One prominent chinaman of this well-to-do sort was James Giles who had premises in Soho and a fashionable showroom near Charing Cross. In the 1760s, Josiah Wedgwood was the first of the English potters to open his own showroom in West End of London rather than making bulk sales to the trade (as well as commissions for large services); eventually others followed. The retail side of Wedgwood's operation was run by his partner — the cultivated merchant, Thomas Bentley. Bentley opened a showroom on the corner of St Martin's Lane, then moved to Greek Street in Soho and opened further showrooms in other fashionable places such as Bath.

==Competition==
In 1785, they formed a trade association called the China Club. Collusion developed at the biannual auctions of the East India Company from about 1779. This auction ring depressed the prices obtained at auction and so the trade became unprofitable. The import duty on tea was reduced from 119% to 12.5% in 1784. This increased the demand for tea and so it became the preferred cargo. In 1791, the Court of Directors ordered that, henceforth, china was only to be carried as ballast on their vessels. This reduced the import trade considerably and so, in 1795, the chinaman Miles Mason of Fenchurch Street, asked whether the company would carry private shipments of china for a carriage fee. They declined and Mason went on to develop a business in Liverpool and then Staffordshire.

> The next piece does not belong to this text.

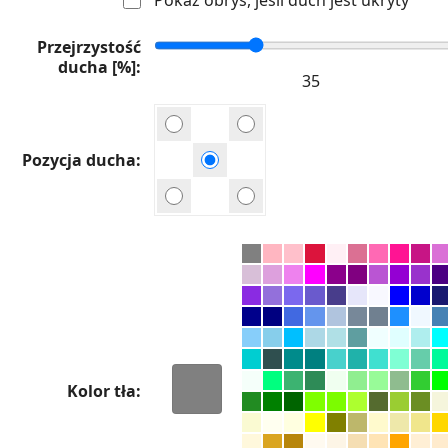
Przejrzystość
ducha [%]
Pozycja ducha
Kolor tła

Mason wanted to develop a method of making replacement pieces for existing sets of china. His experiments led to the development of a type of pottery which, like Chinese porcelain, was strong and so resisted chipping. This was ironstone china which developed into a substantial business under his son, Charles, who patented the process. Many other potteries in England copied this style and large quantities were exported to other countries such as France and the United States. The original trade in imports from China ceased in 1798 as the East India Company stopped making bulk sales.